China's growth could dip to a single digit this year
Beijing: A global economic slowdown and fast-rising prices at home may spell the end of China's five-year boom of double-digit growth with low inflation.
The buzzword at a weekend forum in Beijing attended by some of China's leading economists was stagflation - a toxic cocktail of stagnant growth coupled with rising prices that Chinese textbooks portrayed as an insoluble defect of capitalism when it gripped Western econ-omies in the 1970s.
Now the word is entering China's economic lexicon.
"We are facing a stagflation situation. Shall we care more about growth or about prices?" asked Wang Jian, secretary-general of the China Society of Macroeconomics think-tank.
He said weakening external demand stemming from the US credit crisis would expose overcapacity at home in 2008, stalling Chinese growth, while the long-term trend of rising prices for land, labour and resources would stoke inflation.
"If we can't handle this properly, it's hard to say whether we'd be able to cope if there is a world recession," said Wang.
Yu Yongding, a researcher with the Chinese Academy of Social Sciences and a former member of the central bank's monetary policy committee, also used stagflation to describe China's economic outlook this year.
To some extent, Yu and others are taking liberties with language to make their point.
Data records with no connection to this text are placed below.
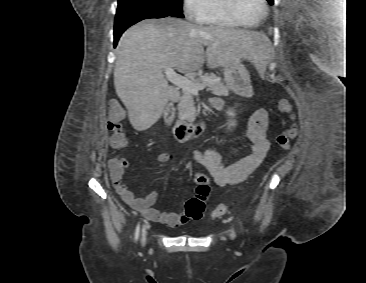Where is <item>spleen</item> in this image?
<instances>
[{
    "label": "spleen",
    "instance_id": "spleen-1",
    "mask_svg": "<svg viewBox=\"0 0 366 283\" xmlns=\"http://www.w3.org/2000/svg\"><path fill=\"white\" fill-rule=\"evenodd\" d=\"M257 69L259 70V72H262V69L263 68L262 67H258Z\"/></svg>",
    "mask_w": 366,
    "mask_h": 283
}]
</instances>
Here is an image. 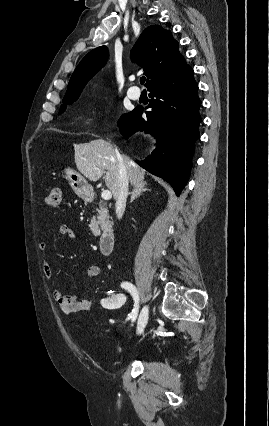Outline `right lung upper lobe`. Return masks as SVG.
<instances>
[{
    "mask_svg": "<svg viewBox=\"0 0 269 426\" xmlns=\"http://www.w3.org/2000/svg\"><path fill=\"white\" fill-rule=\"evenodd\" d=\"M107 58L106 46L90 51L73 72L64 99L79 97L86 83L105 65ZM131 58L143 67L147 88L187 66L178 50V42L170 31L159 25L149 26L142 32L133 47Z\"/></svg>",
    "mask_w": 269,
    "mask_h": 426,
    "instance_id": "obj_1",
    "label": "right lung upper lobe"
}]
</instances>
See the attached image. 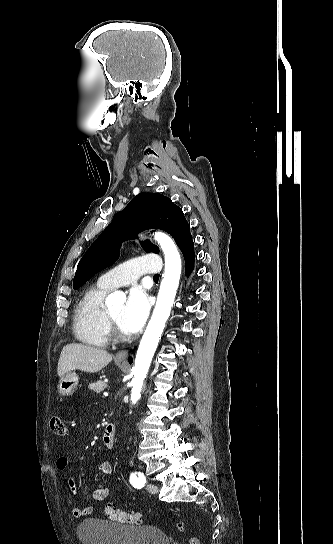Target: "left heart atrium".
I'll return each mask as SVG.
<instances>
[{
  "mask_svg": "<svg viewBox=\"0 0 333 544\" xmlns=\"http://www.w3.org/2000/svg\"><path fill=\"white\" fill-rule=\"evenodd\" d=\"M150 311L148 295L141 288L131 290L120 317V326L127 333H136L144 326Z\"/></svg>",
  "mask_w": 333,
  "mask_h": 544,
  "instance_id": "obj_1",
  "label": "left heart atrium"
}]
</instances>
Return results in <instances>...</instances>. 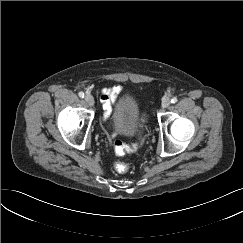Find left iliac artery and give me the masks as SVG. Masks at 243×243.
<instances>
[{
	"label": "left iliac artery",
	"instance_id": "left-iliac-artery-1",
	"mask_svg": "<svg viewBox=\"0 0 243 243\" xmlns=\"http://www.w3.org/2000/svg\"><path fill=\"white\" fill-rule=\"evenodd\" d=\"M178 101V99H177V97H173L172 99H171V103H176Z\"/></svg>",
	"mask_w": 243,
	"mask_h": 243
}]
</instances>
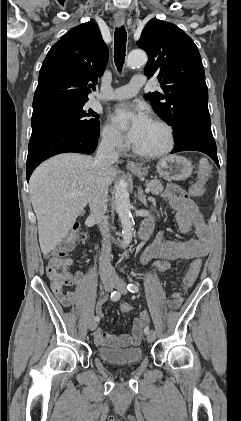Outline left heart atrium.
<instances>
[{"instance_id": "39dd6f15", "label": "left heart atrium", "mask_w": 241, "mask_h": 421, "mask_svg": "<svg viewBox=\"0 0 241 421\" xmlns=\"http://www.w3.org/2000/svg\"><path fill=\"white\" fill-rule=\"evenodd\" d=\"M111 119L118 127L125 124L128 125L126 136L132 143H135L138 140L141 133L150 122L149 117L141 108L127 105L116 108Z\"/></svg>"}]
</instances>
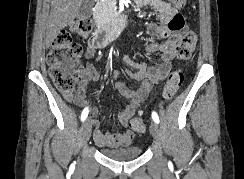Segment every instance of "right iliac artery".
I'll use <instances>...</instances> for the list:
<instances>
[{
	"mask_svg": "<svg viewBox=\"0 0 244 179\" xmlns=\"http://www.w3.org/2000/svg\"><path fill=\"white\" fill-rule=\"evenodd\" d=\"M88 113H89L88 108H85V109L83 110L82 114H81V120H82V121H84V120L87 118Z\"/></svg>",
	"mask_w": 244,
	"mask_h": 179,
	"instance_id": "right-iliac-artery-1",
	"label": "right iliac artery"
}]
</instances>
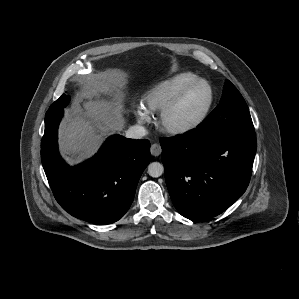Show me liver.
Masks as SVG:
<instances>
[{
	"instance_id": "obj_1",
	"label": "liver",
	"mask_w": 299,
	"mask_h": 299,
	"mask_svg": "<svg viewBox=\"0 0 299 299\" xmlns=\"http://www.w3.org/2000/svg\"><path fill=\"white\" fill-rule=\"evenodd\" d=\"M85 89L91 95L83 101L82 109L76 105V114L66 117L59 137L60 149L77 162L90 156L109 130H121L124 124L121 112L125 91L119 78L106 73L92 75L85 79Z\"/></svg>"
}]
</instances>
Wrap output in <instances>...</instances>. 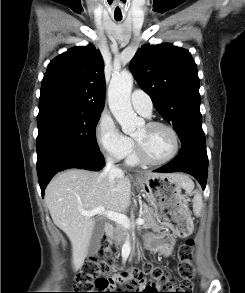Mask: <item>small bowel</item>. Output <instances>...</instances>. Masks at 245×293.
<instances>
[{
	"label": "small bowel",
	"mask_w": 245,
	"mask_h": 293,
	"mask_svg": "<svg viewBox=\"0 0 245 293\" xmlns=\"http://www.w3.org/2000/svg\"><path fill=\"white\" fill-rule=\"evenodd\" d=\"M161 245L159 251L163 256H168L171 253L173 245V237L169 232L163 233L160 237Z\"/></svg>",
	"instance_id": "obj_1"
}]
</instances>
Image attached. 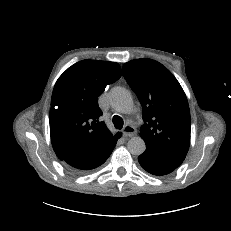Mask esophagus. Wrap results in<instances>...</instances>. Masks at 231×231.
<instances>
[{
  "label": "esophagus",
  "instance_id": "34e87169",
  "mask_svg": "<svg viewBox=\"0 0 231 231\" xmlns=\"http://www.w3.org/2000/svg\"><path fill=\"white\" fill-rule=\"evenodd\" d=\"M122 133H123V135L126 136V137H132V136L135 135L136 129H135L133 126H131V125H126V126L123 128Z\"/></svg>",
  "mask_w": 231,
  "mask_h": 231
}]
</instances>
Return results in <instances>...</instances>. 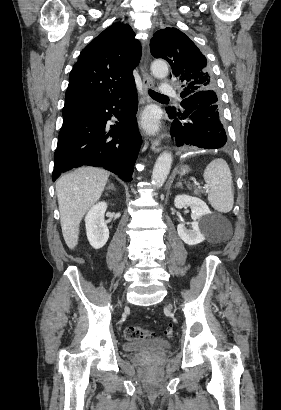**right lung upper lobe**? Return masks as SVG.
<instances>
[{"label": "right lung upper lobe", "instance_id": "obj_1", "mask_svg": "<svg viewBox=\"0 0 281 410\" xmlns=\"http://www.w3.org/2000/svg\"><path fill=\"white\" fill-rule=\"evenodd\" d=\"M141 46L128 24L114 23L80 53L69 75L63 109L88 108L135 86Z\"/></svg>", "mask_w": 281, "mask_h": 410}]
</instances>
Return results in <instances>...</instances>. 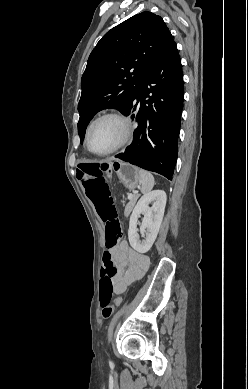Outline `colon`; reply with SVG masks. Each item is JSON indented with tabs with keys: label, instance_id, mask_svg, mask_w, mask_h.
<instances>
[{
	"label": "colon",
	"instance_id": "1",
	"mask_svg": "<svg viewBox=\"0 0 248 389\" xmlns=\"http://www.w3.org/2000/svg\"><path fill=\"white\" fill-rule=\"evenodd\" d=\"M79 166L80 180L85 188L86 195L93 202L98 215L105 223V245L108 249L113 248L122 237V224L118 218L107 179V174L112 170L111 162L80 161ZM115 275L116 267L110 252L107 251L103 255L99 289V303L104 319H109L114 313V306L119 309L122 303L121 296L117 295L114 298V305L112 304Z\"/></svg>",
	"mask_w": 248,
	"mask_h": 389
}]
</instances>
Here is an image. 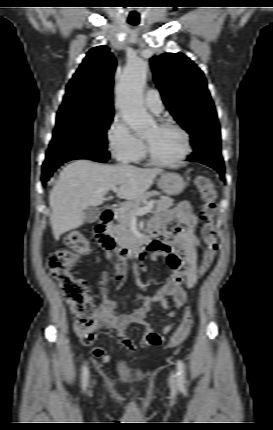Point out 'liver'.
Wrapping results in <instances>:
<instances>
[{
	"mask_svg": "<svg viewBox=\"0 0 273 430\" xmlns=\"http://www.w3.org/2000/svg\"><path fill=\"white\" fill-rule=\"evenodd\" d=\"M162 172L158 168L106 165L86 159L66 165L49 198L55 240L80 227L85 221L84 210L101 205L112 187L120 186L117 191L119 198L134 201L152 186L156 176Z\"/></svg>",
	"mask_w": 273,
	"mask_h": 430,
	"instance_id": "liver-1",
	"label": "liver"
}]
</instances>
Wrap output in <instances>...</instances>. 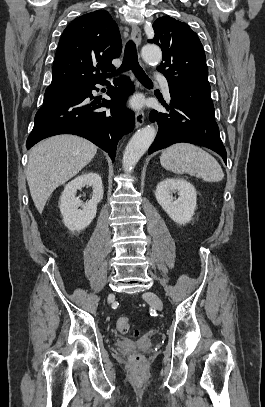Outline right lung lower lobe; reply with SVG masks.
Segmentation results:
<instances>
[{
  "mask_svg": "<svg viewBox=\"0 0 265 407\" xmlns=\"http://www.w3.org/2000/svg\"><path fill=\"white\" fill-rule=\"evenodd\" d=\"M95 84L108 82L105 78L91 80L69 98L43 104L36 113L34 128L26 142L27 149L49 136L75 134L108 152L114 161L118 141L134 127V113L125 107L128 93L133 92L134 86L122 76L114 81L118 87L108 90L111 100L100 102L92 101L91 92L97 90ZM101 107H108L110 111H101Z\"/></svg>",
  "mask_w": 265,
  "mask_h": 407,
  "instance_id": "obj_1",
  "label": "right lung lower lobe"
}]
</instances>
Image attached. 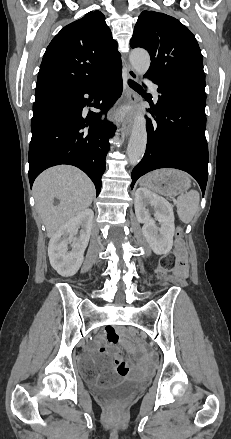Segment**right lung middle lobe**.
Returning a JSON list of instances; mask_svg holds the SVG:
<instances>
[{
  "label": "right lung middle lobe",
  "mask_w": 231,
  "mask_h": 439,
  "mask_svg": "<svg viewBox=\"0 0 231 439\" xmlns=\"http://www.w3.org/2000/svg\"><path fill=\"white\" fill-rule=\"evenodd\" d=\"M58 105L52 102L33 104V117L40 118L57 111Z\"/></svg>",
  "instance_id": "obj_1"
}]
</instances>
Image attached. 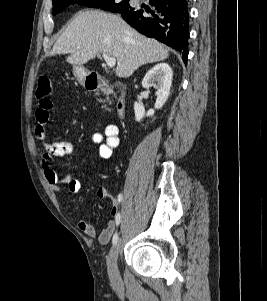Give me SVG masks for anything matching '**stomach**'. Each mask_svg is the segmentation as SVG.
Segmentation results:
<instances>
[{
    "label": "stomach",
    "instance_id": "1",
    "mask_svg": "<svg viewBox=\"0 0 267 301\" xmlns=\"http://www.w3.org/2000/svg\"><path fill=\"white\" fill-rule=\"evenodd\" d=\"M73 72H74V75L76 77V79L81 83L83 84L86 80V71L84 68L82 67H77L75 66L74 69H73Z\"/></svg>",
    "mask_w": 267,
    "mask_h": 301
}]
</instances>
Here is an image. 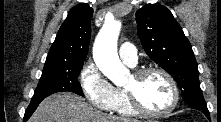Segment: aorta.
<instances>
[{
    "mask_svg": "<svg viewBox=\"0 0 221 122\" xmlns=\"http://www.w3.org/2000/svg\"><path fill=\"white\" fill-rule=\"evenodd\" d=\"M120 29L119 21H106L93 46V58L97 67L115 85L126 83L128 75V70L123 66L117 53Z\"/></svg>",
    "mask_w": 221,
    "mask_h": 122,
    "instance_id": "obj_1",
    "label": "aorta"
}]
</instances>
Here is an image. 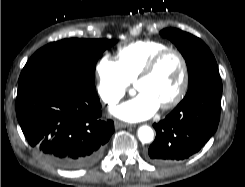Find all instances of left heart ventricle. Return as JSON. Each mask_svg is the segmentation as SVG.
Masks as SVG:
<instances>
[{
    "mask_svg": "<svg viewBox=\"0 0 245 187\" xmlns=\"http://www.w3.org/2000/svg\"><path fill=\"white\" fill-rule=\"evenodd\" d=\"M182 76L179 59L174 54H168L157 65L148 78L135 84L136 91L146 92L161 106L177 92Z\"/></svg>",
    "mask_w": 245,
    "mask_h": 187,
    "instance_id": "obj_1",
    "label": "left heart ventricle"
}]
</instances>
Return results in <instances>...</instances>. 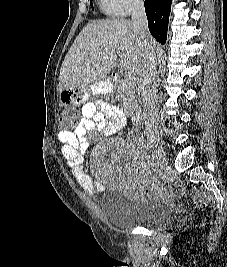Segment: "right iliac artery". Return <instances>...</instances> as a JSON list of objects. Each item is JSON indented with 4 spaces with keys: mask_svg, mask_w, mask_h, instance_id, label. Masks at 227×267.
Wrapping results in <instances>:
<instances>
[{
    "mask_svg": "<svg viewBox=\"0 0 227 267\" xmlns=\"http://www.w3.org/2000/svg\"><path fill=\"white\" fill-rule=\"evenodd\" d=\"M156 158H157V156L153 153L152 155H151V161H152V165L154 166L155 164H156Z\"/></svg>",
    "mask_w": 227,
    "mask_h": 267,
    "instance_id": "1",
    "label": "right iliac artery"
}]
</instances>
No one actually expects gross domestic product growth, which hit a 13-year high of 11.4 per cent last year, to fall precipitously.
But, as Yu said: "For China, a growth rate of less than 9 per cent could be called stagnation, while other countries would regard it as high growth."
Fan Gang, Yu's successor as academic adviser on the monetary policy committee, said growth may dip into single digits in 2008 for the first time in six years. But such a slowdown would be welcome as it would help to relieve inflationary pressures.
"A growth rate of more than 11 per cent is certainly too much; even if we come down to 10 per cent or 9 per cent, it's still high," Fan said in an interview with the portal Sina.com.
"But if you don't adjust now, there will be a crisis when the economy overheats," he said.
Beijing came into 2008 committed to a tighter monetary policy to prevent just such an overheating and to stop inflation spreading from food. The CPI rose 4.8 per cent last year, an 11-year high, due largely to dearer food.
Mounting signs of weakness in the US economy, coupled with temporary disruptions to output at home caused by blizzards, are raising expectations in markets that the People's Bank of China might row back.
But Xia Bin, a researcher with the Development Research Centre, a think-tank under the State Council, China's cabinet, said monetary policy would remain tight.